Sunday, June 24, 2018

Thank you, Andy!

Andy and I worked together 30+ years ago and would often share stories over lunch. He was 15 years older than me and was a great source of advice early in my career, and a ballast for some early turbulent days on the job.

He also introduced me to Iyengar yoga on a few of those lunches, where we went to a nearby gym and he taught me the virtues of tadasana, finding balance on the heels and balls of my feet, holding my shoulders back and lifting my chest  Those lunchtime lessons had a profound effect, and although we lost touch, when I was looking to find a yoga teacher, I sought out someone who specialized in the Iyengar method.

We bumped into each other fifteen years later at the Yoga Centre, when I went to buy some wooden yoga blocks for home practice. He was looking forward to retiring from his government job so he could go into teaching yoga full time. And when life's turns brought me back to YCT as a student, I sought out his classes. On many Thursday nights I appreciated his acerbic wit and irreverent approach, and took a few workshops with him. When he decided to retire from teaching I asked for his phone number so I could take him out for a beer.

That little slip of paper stayed in my wallet for a number of years, and I came close to calling the number but never did. At the gala this year, I asked Stephanie how he was, because I knew they kept in touch. He was not doing well. In fact, he was battling cancer and in palliative care, but was taking visitors.

When I visited him, I was happy to see the Andy I remembered - wearing a long white beard, looking for all the world like a yogi reclined in a hospital bed. We caught up with each other, and swapped stories. Patricia, his wife, in their back garden, peeked from behind an arbour and raised a glass of wine in a photo. She had died a few years before and he still missed her. He talked about travels with his nieces and nephews.

I visited a few more times. I asked him for advice about preparing for retirement, and he talked about Steven Covey and 7 Habits and how a holistic view of all dimensions of a person - physical, spiritual, intellectual, social should all be taken into account, and not to neglect those dimensions. What is work giving you, beyond the pay check, that may need to be fulfilled?

There were always visitors in Andy's room. Family, friends.
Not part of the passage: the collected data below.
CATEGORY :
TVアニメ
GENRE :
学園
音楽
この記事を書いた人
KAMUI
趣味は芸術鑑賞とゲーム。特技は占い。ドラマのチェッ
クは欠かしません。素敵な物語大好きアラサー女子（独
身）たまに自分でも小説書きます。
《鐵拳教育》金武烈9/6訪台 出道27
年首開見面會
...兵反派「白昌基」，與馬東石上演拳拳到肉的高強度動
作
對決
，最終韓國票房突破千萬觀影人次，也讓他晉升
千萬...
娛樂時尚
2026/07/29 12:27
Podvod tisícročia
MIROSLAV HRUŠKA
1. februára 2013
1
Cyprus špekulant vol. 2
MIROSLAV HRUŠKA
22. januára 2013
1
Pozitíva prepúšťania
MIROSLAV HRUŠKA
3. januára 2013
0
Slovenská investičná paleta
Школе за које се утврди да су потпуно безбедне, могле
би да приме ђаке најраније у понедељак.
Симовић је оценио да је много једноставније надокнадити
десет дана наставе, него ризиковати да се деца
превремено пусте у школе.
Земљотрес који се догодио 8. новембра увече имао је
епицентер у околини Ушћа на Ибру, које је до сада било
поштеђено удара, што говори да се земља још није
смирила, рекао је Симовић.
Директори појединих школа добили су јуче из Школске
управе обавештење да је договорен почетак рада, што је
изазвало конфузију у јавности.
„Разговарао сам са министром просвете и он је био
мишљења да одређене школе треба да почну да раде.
I bumped into people from the yoga centre. Andy didn't complain and spoke highly of everyone at the hospital, but he did say although the food wasn't bad, it wasn't great either. He enjoyed sushi and it was often in the room or on order, and I even brought some it along once, in lieu of flowers.
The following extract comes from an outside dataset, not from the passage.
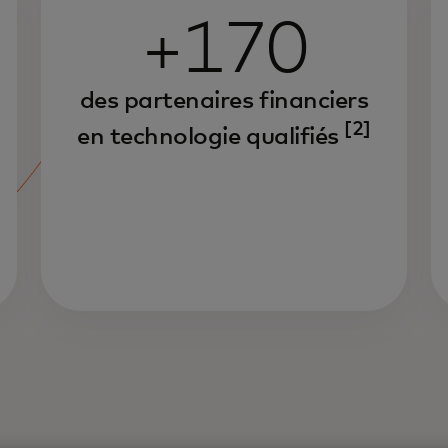
+170
des partenaires financiers
[2]
en technologie qualifiés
Treatment continued. Weeks went by. He learned he would never have full mobility and would be paralyzed from the waist down. He tried to plan ahead for the day he would be released from palliative care, and then realized that day wouldn't come.
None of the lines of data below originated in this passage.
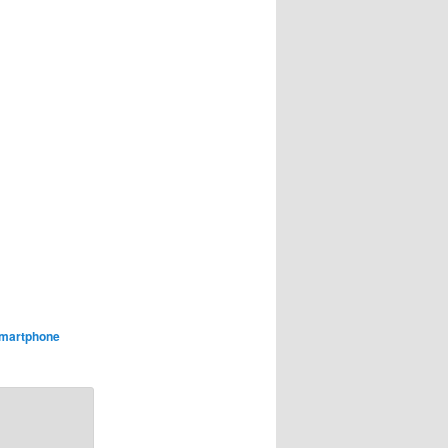
Smartphone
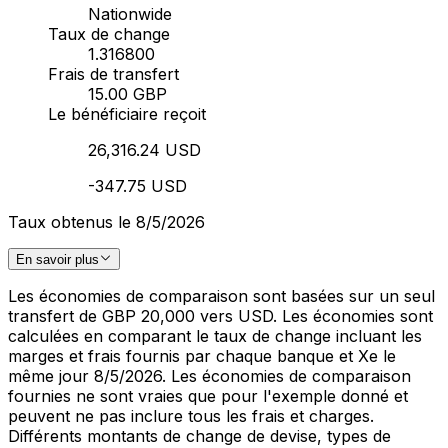
Nationwide
Taux de change
1.316800
Frais de transfert
15.00 GBP
Le bénéficiaire reçoit
26,316.24 USD
-347.75 USD
Taux obtenus le 8/5/2026
En savoir plus
Les économies de comparaison sont basées sur un seul
transfert de GBP 20,000 vers USD. Les économies sont
calculées en comparant le taux de change incluant les
marges et frais fournis par chaque banque et Xe le
même jour 8/5/2026. Les économies de comparaison
fournies ne sont vraies que pour l'exemple donné et
peuvent ne pas inclure tous les frais et charges.
Différents montants de change de devise, types de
Jane told me on a Friday, the last day of a yoga workshop, that Andy had made the decision to end his life the following Monday. I went to visit him that afternoon. I brought an audio speaker so I could play him a Monty Python song I thought would suit his irreverent spirit - "Always look on the Bright Side of Life." He smiled when I played it, and closed his eyes and listened, and when the words of the song came to, "Always look on the bright side of death, just before you draw your terminal breath," I realized that really was Andy, an eternal optimist. I put my hand over his and said, 'thank you.'

He died of natural causes the following day, lethal injection not necessary.

His funeral was the following week. There were many of us there from the yoga studio as he taught and mentored both students and teachers. There were also his family, his neighbours, his friends, people from the train club, wood workshop buddies, and someone from the Bladder Cancer Society. People got up to speak and tell stories of the time they spent with Andy and what a difference he had made in their lives. As they spoke I came to know more aspects of his person.

He was a man of many dimensions and led a full life. For his train buddies, he had become President of their association for a number of years. For nieces and nephews, he had introduced them to travel, ideas, and good food. For neighbours, he had provided a place to come together and share stories and drinks. He had become a spokesperson and ambassador for the Bladder Cancer Society and helped inspire and support others.

I am grateful we had a chance to connect again and I was able to learn more about his world and passions.

He introduced me to Iyengar yoga, and I will always be grateful I had a chance to let him know it made such a strong and lasting impact, and to thank him in person.